US Extradition Act of 2003: UK Parliament fumes over use against citizens

July 9, 2012

Alaska Dispatch on July 8, 2012 released the following:

By: Michael Goldfarb

“LONDON, UK — The special relationship — Britain and the US, or is that the US and Britain? — is often remarked on here in Britain, particularly when there is a change at the top of government. A new president or prime minister is good for a couple of days of headlines, at least, about America and her most important ally.

It’s been decades since there was a serious challenge to the idea that the natural order of things is that the US and UK are as one on the matters that count. So it is easy to forget that for most of the last two centuries the two countries have frequently been “frenemies.”

But now there is an issue that threatens the perfect calm: extradition — to be specific, the Extradition Act of 2003.

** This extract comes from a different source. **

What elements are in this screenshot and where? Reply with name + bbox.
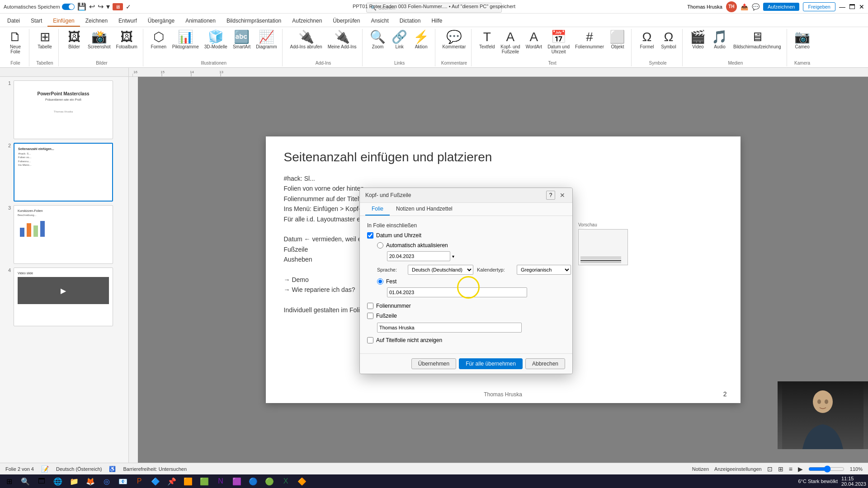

Passed by a Labour-dominated Parliament in the aftermath of 9/11, when the Relationship was at the height of its Specialness, the Extradition Treaty was supposed to make it easier for Britain to send jihadists arrested on British soil to the US, if a request was made.

But the treaty immediately became controversial because it was used as much against British businessmen and computer hackers as suspects in the War on Terror.

The most recent example is the case of Richard O’Dwyer, a graduate student in computer science, who American authorities want extradited to face charges of copyright infringement. O’Dwyer set up a website TVshack.net, a search engine, which listed sites where films and programs could be watched. He is not accused of streaming any himself.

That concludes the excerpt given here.